Illuminated by Jed light, they searched the fog for passing ships. Some were out there, as evidenced by the occasional querulous blatt of a foghom, but the mist was too thick to see through.

“You sang for that club crowd.” she remarked softly. “How about you sing something for me, Ross Ed Hager?”

He pondered the couple of ballads he knew reasonably well, finally selecting the one he thought most appropriate to the situation and surroundings. Hesitant yet resonant, his voice drifted out into the fog.

Not too bad, he told himself. His audience might be small, but it was appreciative.

It soon grew larger.

The eerie, wavering reply which boomed out of the mist stalled him. “What the hell is that?”

Caroline’s eyes were wide. “Keep singing. I think you’ve got an audience. A big audience.”

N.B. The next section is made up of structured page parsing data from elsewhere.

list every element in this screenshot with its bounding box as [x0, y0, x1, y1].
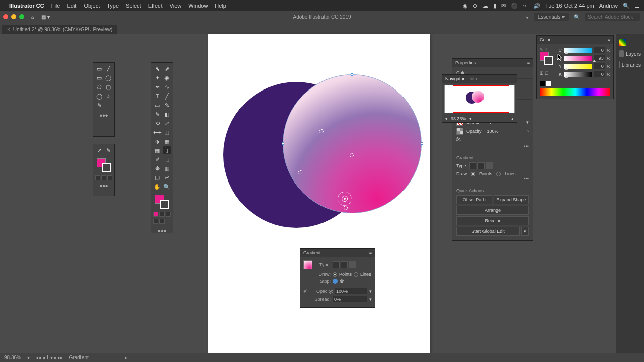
edit-toolbar-icon[interactable]: •••	[151, 227, 173, 236]
channel-value[interactable]: 0	[594, 47, 605, 53]
type-tool-icon[interactable]: T	[153, 92, 162, 100]
mesh-icon[interactable]: ▦	[153, 146, 162, 154]
lines-radio[interactable]	[496, 172, 501, 176]
rect-icon[interactable]: ▭	[153, 101, 162, 109]
arrange-docs-icon[interactable]: ▦ ▾	[41, 14, 50, 20]
menu-app[interactable]: Illustrator CC	[9, 3, 44, 9]
status-icon[interactable]: ⊕	[473, 3, 477, 9]
magic-wand-icon[interactable]: ✦	[153, 74, 162, 82]
home-icon[interactable]: ⌂	[31, 14, 34, 20]
menu-select[interactable]: Select	[126, 3, 141, 9]
user-name[interactable]: Andrew	[599, 3, 618, 9]
selection-handle[interactable]	[282, 142, 284, 145]
selection-handle[interactable]	[421, 142, 423, 145]
mini-icon[interactable]	[95, 175, 100, 180]
rotate-icon[interactable]: ⟲	[153, 119, 162, 127]
channel-slider[interactable]	[564, 72, 592, 77]
none-mode-icon[interactable]	[166, 212, 171, 217]
zoom-dropdown-icon[interactable]: ▾	[469, 116, 472, 121]
dropdown-icon[interactable]: ▾	[369, 297, 372, 302]
expand-shape-button[interactable]: Expand Shape	[494, 195, 529, 204]
status-icon[interactable]: ◉	[463, 3, 468, 9]
direct-select-icon[interactable]: ⬈	[163, 65, 171, 73]
line-seg-icon[interactable]: ╱	[163, 92, 171, 100]
more-icon[interactable]: •••	[456, 176, 529, 182]
opacity-swatch[interactable]	[456, 128, 463, 135]
shaper-icon[interactable]: ✎	[153, 110, 162, 118]
ellipse2-icon[interactable]: ◯	[95, 92, 103, 100]
roundrect-tool-icon[interactable]: ▢	[104, 83, 112, 91]
color-tools-panel[interactable]: ↗ ✎ •••	[93, 144, 115, 196]
opacity-input[interactable]: 100%	[335, 288, 367, 294]
zoom-out-icon[interactable]: ▾	[445, 116, 448, 121]
curvature-icon[interactable]: ∿	[163, 83, 171, 91]
zoom-value[interactable]: 98.36%	[451, 116, 466, 121]
menu-help[interactable]: Help	[215, 3, 226, 9]
basic-tools-panel[interactable]: ▭ ╱ ▭ ◯ ⬠ ▢ ◯ ☆ ✎ •••	[93, 62, 115, 137]
slice-icon[interactable]: ✂	[163, 173, 171, 182]
gradient-preview-swatch[interactable]	[303, 260, 312, 269]
scale-icon[interactable]: ⤢	[163, 119, 171, 127]
properties-title[interactable]: Properties	[455, 60, 476, 65]
window-max-icon[interactable]	[19, 14, 24, 19]
main-toolbar[interactable]: ⬉ ⬈ ✦ ◉ ✒ ∿ T ╱ ▭ ✎ ✎ ◧ ⟲ ⤢ ⟷ ◫ ⬗ ▦ ▦ ▯ …	[151, 62, 173, 233]
lasso-icon[interactable]: ◉	[163, 74, 171, 82]
shape-builder-icon[interactable]: ⬗	[153, 137, 162, 145]
perspective-icon[interactable]: ▦	[163, 137, 171, 145]
status-caret-icon[interactable]: ▸	[125, 355, 127, 360]
stroke-chip[interactable]	[160, 200, 169, 209]
status-icon[interactable]: ▮	[493, 3, 496, 9]
mesh-point[interactable]	[298, 170, 302, 174]
navigator-panel[interactable]: Navigator Info ▾ 98.36% ▾ ▴	[442, 74, 517, 123]
selection-tool-icon[interactable]: ▭	[95, 65, 103, 73]
channel-value[interactable]: 0	[594, 63, 605, 69]
clock[interactable]: Tue 16 Oct 2:44 pm	[545, 3, 594, 9]
eyedrop-tool-icon[interactable]: ✎	[104, 146, 112, 154]
selection-handle[interactable]	[351, 73, 353, 76]
mesh-point[interactable]	[319, 129, 324, 133]
paintbrush-icon[interactable]: ✎	[163, 101, 171, 109]
color-spectrum[interactable]	[540, 88, 610, 96]
graph-icon[interactable]: ▥	[163, 164, 171, 172]
selection-tool-icon[interactable]: ⬉	[153, 65, 162, 73]
gradient-tool-icon[interactable]: ▯	[163, 146, 171, 154]
zoom-caret-icon[interactable]: ▾	[27, 355, 30, 360]
navigator-tab[interactable]: Navigator	[445, 76, 465, 81]
blend-icon[interactable]: ⬚	[163, 155, 171, 163]
points-radio[interactable]	[333, 272, 337, 277]
menu-effect[interactable]: Effect	[148, 3, 163, 9]
mesh-point[interactable]	[344, 206, 348, 210]
free-transform-icon[interactable]: ◫	[163, 128, 171, 136]
eyedropper-icon[interactable]: ✐	[153, 155, 162, 163]
channel-slider[interactable]	[564, 48, 592, 53]
dock-libraries[interactable]: Libraries	[616, 59, 644, 70]
mesh-point[interactable]	[350, 153, 354, 157]
spread-input[interactable]: 0%	[333, 296, 367, 302]
radial-gradient-icon[interactable]	[341, 261, 348, 268]
close-tab-icon[interactable]: ×	[7, 27, 10, 32]
panel-more-icon[interactable]: •••	[93, 182, 114, 191]
window-min-icon[interactable]	[11, 14, 16, 19]
more-icon[interactable]: •••	[456, 144, 529, 149]
channel-slider[interactable]	[564, 56, 592, 61]
rect-tool-icon[interactable]: ▭	[95, 74, 103, 82]
menu-edit[interactable]: Edit	[67, 3, 76, 9]
panel-more-icon[interactable]: •••	[93, 111, 114, 120]
dropdown-icon[interactable]: ▾	[369, 289, 372, 294]
mini-icon[interactable]	[107, 175, 112, 180]
navigator-view[interactable]	[444, 85, 515, 113]
width-icon[interactable]: ⟷	[153, 128, 162, 136]
points-radio[interactable]	[471, 172, 475, 176]
artboard[interactable]	[208, 34, 430, 356]
color-panel[interactable]: Color≡ ⬉ ⤭ ◫ ▢ C 0%M 93%Y 0%K 0%	[536, 35, 614, 99]
swap-tool-icon[interactable]: ↗	[95, 146, 103, 154]
linear-icon[interactable]	[469, 162, 476, 169]
gradient-panel[interactable]: Gradient≡ Type: Draw: Points Lines Stop:…	[300, 248, 375, 308]
eraser-icon[interactable]: ◧	[163, 110, 171, 118]
fx-icon[interactable]: fx.	[456, 137, 461, 142]
color-mode-icon[interactable]	[153, 212, 158, 217]
stroke-dropdown[interactable]: ▾	[526, 120, 529, 125]
status-icon[interactable]: ✉	[501, 3, 506, 9]
star-tool-icon[interactable]: ☆	[104, 92, 112, 100]
hand-icon[interactable]: ✋	[153, 183, 162, 191]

She was right. There were only three of them, but together they unarguably constituted a big audience. Whales were common along the coast of California that time of year, migrating from the Gulf of Alaska south to Mexico and the Galapagos. Usually they were grays, but occasionally they were joined by some of their larger cetacean cousins.

The trio of humpbacks that clustered around the end of the pier had just enough water under them to support their massive bodies. Keeping time in its haunting falsetto with Ross Ed’s country-western lament, one immense female rolled over on her side and waved lazily with a flipper that towered over the wooden cupola. This whale-lice-encrusted metronome gleamed whitely in the light from Jed’s suit.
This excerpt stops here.